I didn’t intend to eat. But as we were talking, suddenly his wife, Lisa, a triathlete, and the youngest of his six children, 3-year-old Kekoa, descended on his office, with bags of fast food. “He’s lucky,” she said. “Usually we bring him peanut butter and jelly.”

While we talked about Kailua—how they felt safe there, how Lisa had great places to work out, how Rich could teach the kids about the ocean—Kekoa bounced around, finally pulling out a blanket and curling up on the couch for a nap.

“I ought to leave him here,” said Lisa. “Poor Rich, he tries to be so businesslike at the office. The next thing he knows the kids and I are here.”

“That’s Kailua,” said Rich. “It’s about having your family so close. You’ll be trying to have a meeting, and the kids will be banging on the door, going DAAAdy.”
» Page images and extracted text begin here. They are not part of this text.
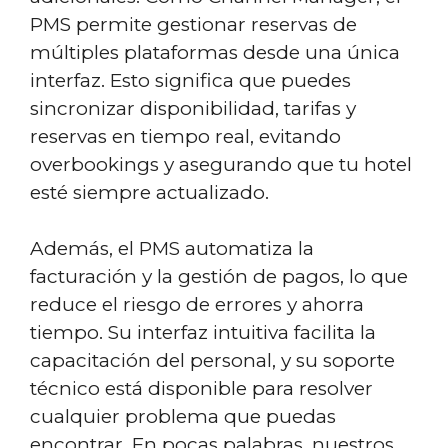
PMS permite gestionar reservas de
múltiples plataformas desde una única
interfaz. Esto significa que puedes
sincronizar disponibilidad, tarifas y
reservas en tiempo real, evitando
overbookings y asegurando que tu hotel
esté siempre actualizado.
Además, el PMS automatiza la
facturación y la gestión de pagos, lo que
reduce el riesgo de errores y ahorra
tiempo. Su interfaz intuitiva facilita la
capacitación del personal, y su soporte
técnico está disponible para resolver
cualquier problema que puedas
encontrar. En pocas palabras, nuestros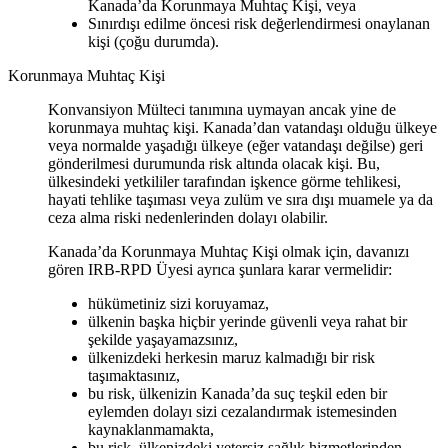
Kanada’da Korunmaya Muhtaç Kişi, veya
Sınırdışı edilme öncesi risk değerlendirmesi onaylanan
kişi (çoğu durumda).
Korunmaya Muhtaç Kişi
Konvansiyon Mülteci tanımına uymayan ancak yine de
korunmaya muhtaç kişi. Kanada’dan vatandaşı olduğu ülkeye
veya normalde yaşadığı ülkeye (eğer vatandaşı değilse) geri
gönderilmesi durumunda risk altında olacak kişi. Bu,
ülkesindeki yetkililer tarafından işkence görme tehlikesi,
hayati tehlike taşıması veya zulüm ve sıra dışı muamele ya da
ceza alma riski nedenlerinden dolayı olabilir.
Kanada’da Korunmaya Muhtaç Kişi olmak için, davanızı
gören IRB-RPD Üyesi ayrıca şunlara karar vermelidir:
hükümetiniz sizi koruyamaz,
ülkenin başka hiçbir yerinde güvenli veya rahat bir
şekilde yaşayamazsınız,
ülkenizdeki herkesin maruz kalmadığı bir risk
taşımaktasınız,
bu risk, ülkenizin Kanada’da suç teşkil eden bir
eylemden dolayı sizi cezalandırmak istemesinden
kaynaklanmamakta,
bu risk, ülkenizdeki yetersiz sağlık hizmetlerinden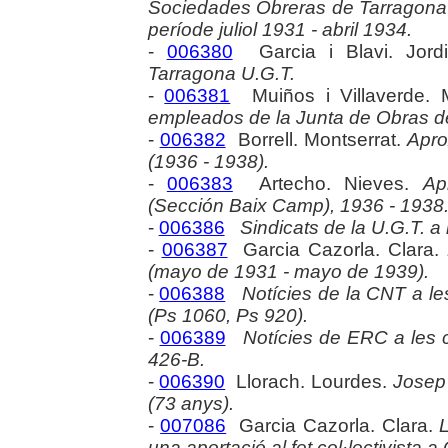
Sociedades Obreras de Tarragona":
període juliol 1931 - abril 1934.
-
006380
Garcia i Blavi. Jord
Tarragona U.G.T.
-
006381
Muiños i Villaverde. 
empleados de la Junta de Obras de
-
006382
Borrell. Montserrat.
Apro
(1936 - 1938).
-
006383
Artecho. Nieves.
Ap
(Sección Baix Camp), 1936 - 1938
-
006386
Sindicats de la U.G.T. a
-
006387
Garcia Cazorla. Clara.
(mayo de 1931 - mayo de 1939).
-
006388
Notícies de la CNT a le
(Ps 1060, Ps 920).
-
006389
Notícies de ERC a les 
426-B.
-
006390
Llorach. Lourdes.
Josep 
(73 anys).
-
007086
Garcia Cazorla. Clara.
una aportació al fet col·lectivista a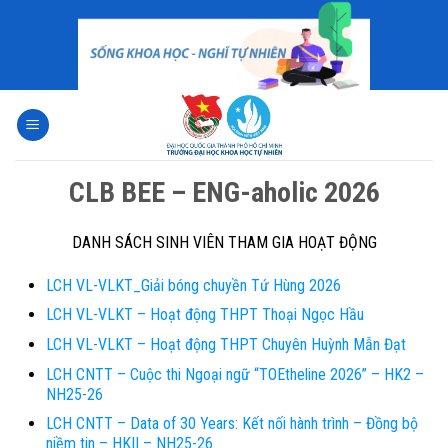
Skip
to
content
CLB BEE – ENG-aholic 2026
DANH SÁCH SINH VIÊN THAM GIA HOẠT ĐỘNG
LCH VL-VLKT_Giải bóng chuyền Tứ Hùng 2026
LCH VL-VLKT – Hoạt động THPT Thoại Ngọc Hầu
LCH VL-VLKT – Hoạt động THPT Chuyên Huỳnh Mẫn Đạt
LCH CNTT – Cuộc thi Ngoại ngữ “TOEtheline 2026” – HK2 –
NH25-26
LCH CNTT – Data of 30 Years: Kết nối hành trình – Đồng bộ
niềm tin – HKII – NH25-26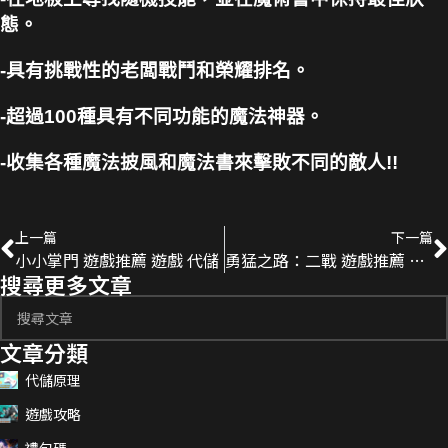
態。
-具有挑戰性的老闆戰鬥和榮耀排名。
-超過100種具有不同功能的魔法神器。
-收集各種魔法披風和魔法書來擊敗不同的敵人!!
上一篇
下一篇
小小掌門 遊戲推薦 遊戲 代儲
勇猛之路：二戰 遊戲推薦 遊戲 代儲
搜尋更多文章
文章分類
代儲原理
遊戲攻略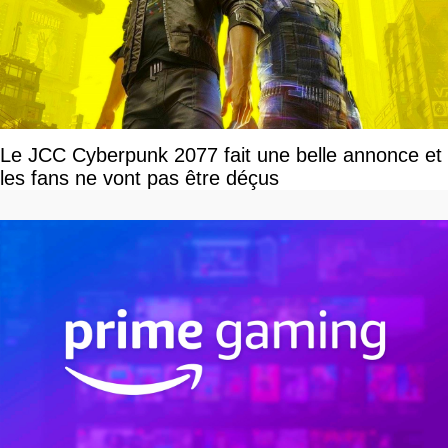
Le JCC Cyberpunk 2077 fait une belle annonce et
les fans ne vont pas être déçus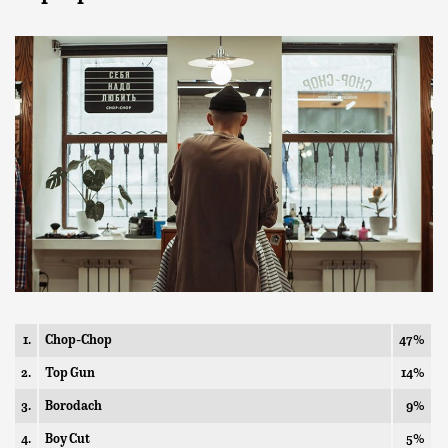
1.
Chop-Chop
47%
2.
Top Gun
14%
3.
Borodach
9%
4.
Boy Cut
5%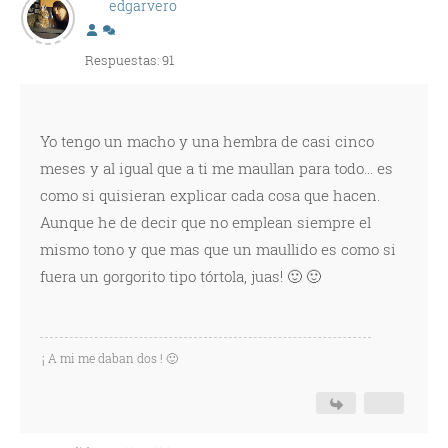
edgarvero
Respuestas: 91
Yo tengo un macho y una hembra de casi cinco
meses y al igual que a ti me maullan para todo... es
como si quisieran explicar cada cosa que hacen.
Aunque he de decir que no emplean siempre el
mismo tono y que mas que un maullido es como si
fuera un gorgorito tipo tórtola, juas! 🙂 🙂
¡ A mi me daban dos ! 🙂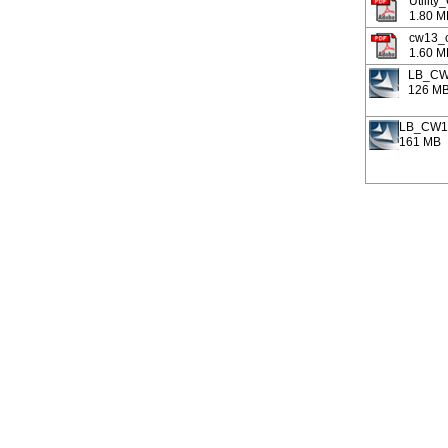
Utility
1.80 M
cw13_c
1.60 M
LB_CW
126 M
LB_CW1
161 MB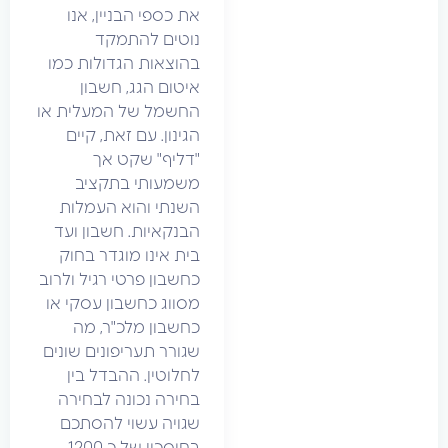
את כספי הבניין, אנו
נוטים להתמקד
בהוצאות הגדולות כמו
איטום הגג, חשבון
החשמל של המעלית או
הגינון. עם זאת, קיים
"דליף" שקט אך
משמעותי בתקציב
השנתי והוא העמלות
הבנקאיות. חשבון ועד
בית אינו מוגדר בחוק
כחשבון פרטי רגיל ולרוב
מסווג כחשבון עסקי או
כחשבון מלכ"ר, מה
שגורר תעריפונים שונים
לחלוטין. ההבדל בין
בחירה נכונה לבחירה
שגויה עשוי להסתכם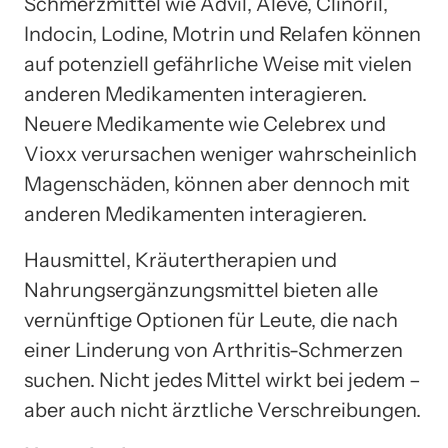
Schmerzmittel wie Advil, Aleve, Clinoril,
Indocin, Lodine, Motrin und Relafen können
auf potenziell gefährliche Weise mit vielen
anderen Medikamenten interagieren.
Neuere Medikamente wie Celebrex und
Vioxx verursachen weniger wahrscheinlich
Magenschäden, können aber dennoch mit
anderen Medikamenten interagieren.
Hausmittel, Kräutertherapien und
Nahrungsergänzungsmittel bieten alle
vernünftige Optionen für Leute, die nach
einer Linderung von Arthritis-Schmerzen
suchen. Nicht jedes Mittel wirkt bei jedem –
aber auch nicht ärztliche Verschreibungen.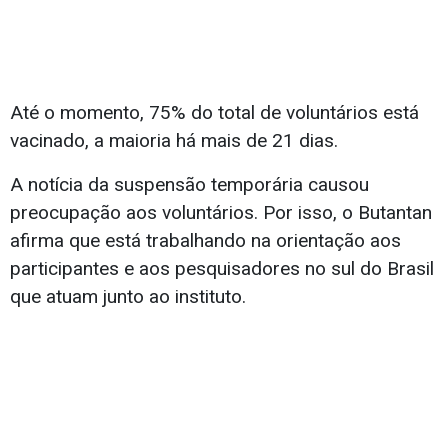
Até o momento, 75% do total de voluntários está
vacinado, a maioria há mais de 21 dias.
A notícia da suspensão temporária causou
preocupação aos voluntários. Por isso, o Butantan
afirma que está trabalhando na orientação aos
participantes e aos pesquisadores no sul do Brasil
que atuam junto ao instituto.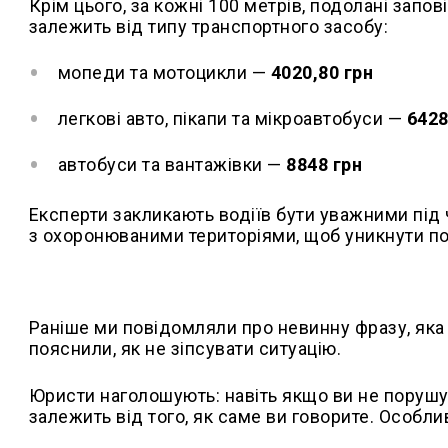
Крім цього, за кожні 100 метрів, подолані запо
залежить від типу транспортного засобу:
мопеди та мотоцикли —
4020,80 грн
легкові авто, пікапи та мікроавтобуси —
6428
автобуси та вантажівки —
8848 грн
Експерти закликають водіїв бути уважними під 
з охоронюваними територіями, щоб уникнути п
Раніше ми повідомляли про невинну фразу, яка
пояснили, як не зіпсувати ситуацію.
Юристи наголошують: навіть якщо ви не порушу
залежить від того, як саме ви говорите. Особл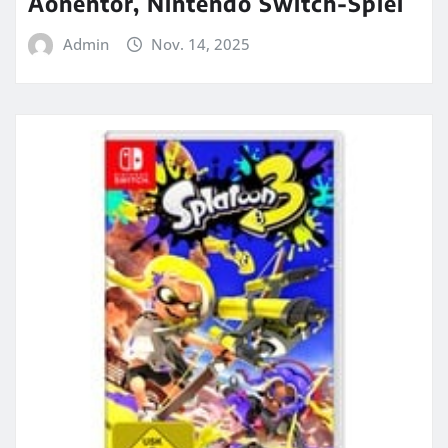
Äonentor, Nintendo Switch-Spiel
Admin
Nov. 14, 2025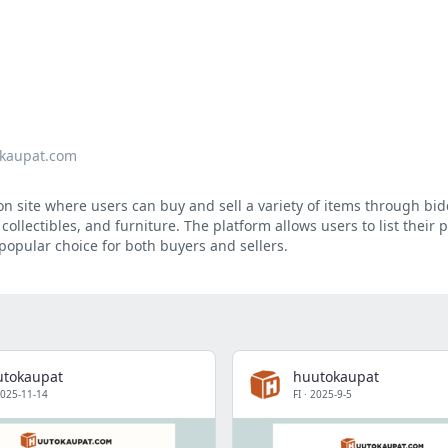
kaupat.com
n site where users can buy and sell a variety of items through bidd
 collectibles, and furniture. The platform allows users to list their
 popular choice for both buyers and sellers.
utokaupat
huutokaupat
025-11-14
FI
·
2025-9-5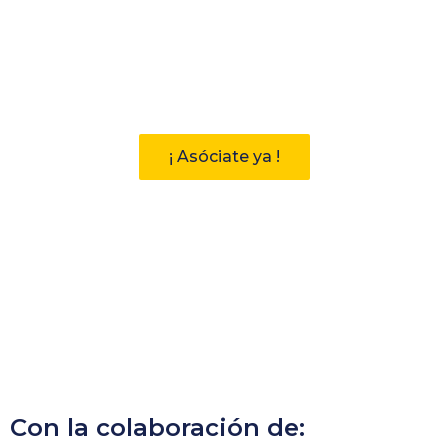
Participa
Descubre las ventajas de pertenecer
a la Asociación Andaluza de
Bibliotecarios (AAB)
¡ Asóciate ya !
Con la colaboración de: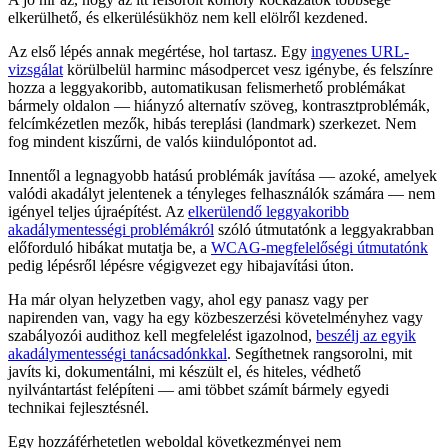
elkerülhető, és elkerülésükhöz nem kell elölről kezdened.
Az első lépés annak megértése, hol tartasz. Egy
ingyenes URL-
vizsgálat
körülbelül harminc másodpercet vesz igénybe, és felszínre
hozza a leggyakoribb, automatikusan felismerhető problémákat
bármely oldalon — hiányzó alternatív szöveg, kontrasztproblémák,
felcímkézetlen mezők, hibás tereplási (landmark) szerkezet. Nem
fog mindent kiszűrni, de valós kiindulópontot ad.
Innentől a legnagyobb hatású problémák javítása — azoké, amelyek
valódi akadályt jelentenek a tényleges felhasználók számára — nem
igényel teljes újraépítést. Az
elkerülendő leggyakoribb
akadálymentességi problémákról
szóló útmutatónk a leggyakrabban
előforduló hibákat mutatja be, a
WCAG-megfelelőségi útmutatónk
pedig lépésről lépésre végigvezet egy hibajavítási úton.
Ha már olyan helyzetben vagy, ahol egy panasz vagy per
napirenden van, vagy ha egy közbeszerzési követelményhez vagy
szabályozói audithoz kell megfelelést igazolnod,
beszélj az egyik
akadálymentességi tanácsadónkkal
. Segíthetnek rangsorolni, mit
javíts ki, dokumentálni, mi készült el, és hiteles, védhető
nyilvántartást felépíteni — ami többet számít bármely egyedi
technikai fejlesztésnél.
Egy hozzáférhetetlen weboldal következményei nem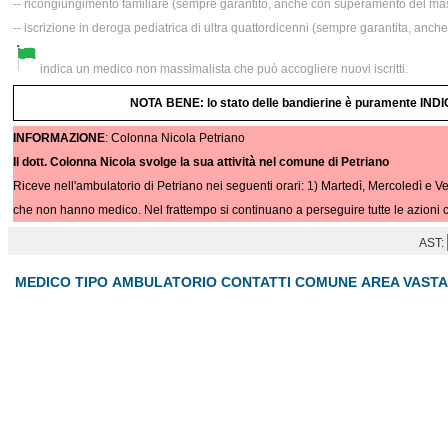
-- ricongiungimento familiare (sempre garantito, anche con superamento del mas
-- iscrizione in deroga pediatrica di ultra quattordicenni (sempre garantita, anc
indica un medico non massimalista che può accogliere nuovi iscritti.
NOTA BENE: lo stato delle bandierine è puramente INDIC
INFORMAZIONE
: Colonna Nicola Petriano
Il dott. Colonna Nicola svolge la sua attività nel comune di Petriano
Riceve nell'ambulatorio di Petriano nei seguenti orari: 1) Martedì, Mercoledì e Ve
che non hanno medico. Nel frattempo si continuano a perseguire tutte le azioni c
AST:
MEDICO
TIPO
AMBULATORIO
CONTATTI
COMUNE
AREA VASTA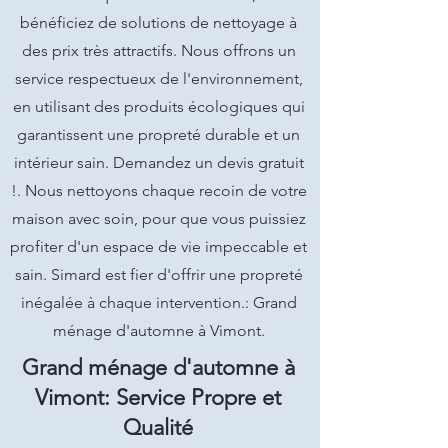
bénéficiez de solutions de nettoyage à
des prix très attractifs. Nous offrons un
service respectueux de l'environnement,
en utilisant des produits écologiques qui
garantissent une propreté durable et un
intérieur sain. Demandez un devis gratuit
!. Nous nettoyons chaque recoin de votre
maison avec soin, pour que vous puissiez
profiter d'un espace de vie impeccable et
sain. Simard est fier d'offrir une propreté
inégalée à chaque intervention.: Grand
ménage d'automne à Vimont.
Grand ménage d'automne à
Vimont: Service Propre et
Qualité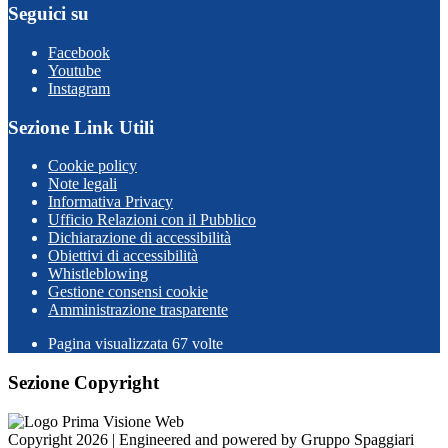
Seguici su
Facebook
Youtube
Instagram
Sezione Link Utili
Cookie policy
Note legali
Informativa Privacy
Ufficio Relazioni con il Pubblico
Dichiarazione di accessibilità
Obiettivi di accessibilità
Whistleblowing
Gestione consensi cookie
Amministrazione trasparente
Pagina visualizzata
67
volte
Sezione Copyright
Copyright 2026 | Engineered and powered by Gruppo Spaggiari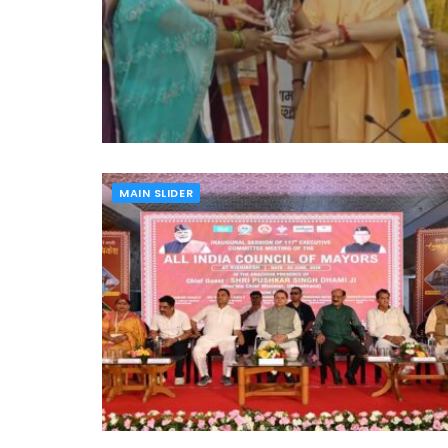
MAIN SLIDER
My last night in Kailua was passed in my beach lane hideway. I woke up relaxed, until I realized it was time to cart my stuff back down the spiral stairs.

Downstairs I ran into my host and hostess, Gene and Toni. Toni said I was no trouble. “You never needed anything.”

“Maybe another week,” I said.

Gene helped me tote my stuff out to my car. “Too bad you have to leave. This is some place, isn’t it. You can relax here.”

“Unfortunately, I need to get back to work.”

He made a little gesture that included the houses, the beach lane, the trees, the beach and the bright blue sky. “With any luck,” he said, “some of this, all this, got inside you. You’ve got a little internal Kailua now. I think it should help you get through the week.”